There are a variety of ways to document code and services on a team.
In Code
Confusing or un-intuitive business logic should have some comments in the code explaining it. Ideally code should be intuitive enough that comments are not needed, but there are often exceptions. Links to external docs or requirements are encouraged.
Function Documentation
It is a good idea to add comments related to individual functions in the code. Most IDEs today have keyboard shortcuts that will show those function comments automatically, which could be immensely helpful for engineers who didn’t write it, or can’t remember how it works.
Be sure to document how the function behaves in certain edge cases, and any requirements it has on the inputs. Document what the output would look like, if it can return null values, and under what conditions it throws an error or exception.
Unit Tests
There is also a belief that unit tests should serve as documentation too. The unit tests should demonstrate how components get wired together. They serve as examples of how to use the code. However, these still might be un-clear to readers, plus the users might struggle to find the right unit test. I do not recommend relying on them for documentation alone.
README Documentation
This is probably more important than the previous documentation places. When fellow engineers, product owners, and teams take a look at your code in github, the README is often the only thing they take a look at.
In your README, be sure to have:
- A general description of what the application does.
- An explanation of what is in scope or not.
- A diagram or two to aid in the explanation.
- A thorough description of the configuration for the app, what values can be used in each field of the configuration.
- An outline of packages in the repo, major high level services, and how they interact with each other.
The README is designed for other software engineers.
User Manuals
For end users, a less technical user manual should be provided. It can be a text document, a Confluence page, or a static website. It’s more important that the manual is written than that it is in a nice medium or format.
Confluence is useful for documentation that might need to be updated by less technical employees, or management. The managers might not have the time, access, or experience to update static website code.
Having a poor user manual will result in a low net-promote score, low adoption of your service, many support questions sidetracking engineers, and probably a worse performance rating for the engineers that made it.

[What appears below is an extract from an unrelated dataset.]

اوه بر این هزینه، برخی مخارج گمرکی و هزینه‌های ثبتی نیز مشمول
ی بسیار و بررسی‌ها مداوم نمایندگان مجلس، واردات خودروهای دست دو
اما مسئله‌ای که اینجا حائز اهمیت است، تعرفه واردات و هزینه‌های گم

User manuals should be easy to search through, and not overwhelm the user all at once.
Playbooks and Runbooks
This is more of a support plan for the application. These outline how the team should respond to incidents, what things they should check for troubleshooting purposes, and what controls they might need to toggle. These are a bit more likely to change over time, so using a medium that is easily updated by co-workers is recommended. This might suggest using Confluence over making static websites.
Playbooks
Playbooks tend to be more high level, focusing on company policies and procedures. For example, they document who should be called, how to setup a bridge, how the incident severity is decided, etc.
Runbooks
These are more about what controls should be switched in the event of specific failures. They can involve administrative scripts, but don’t necessarily need to.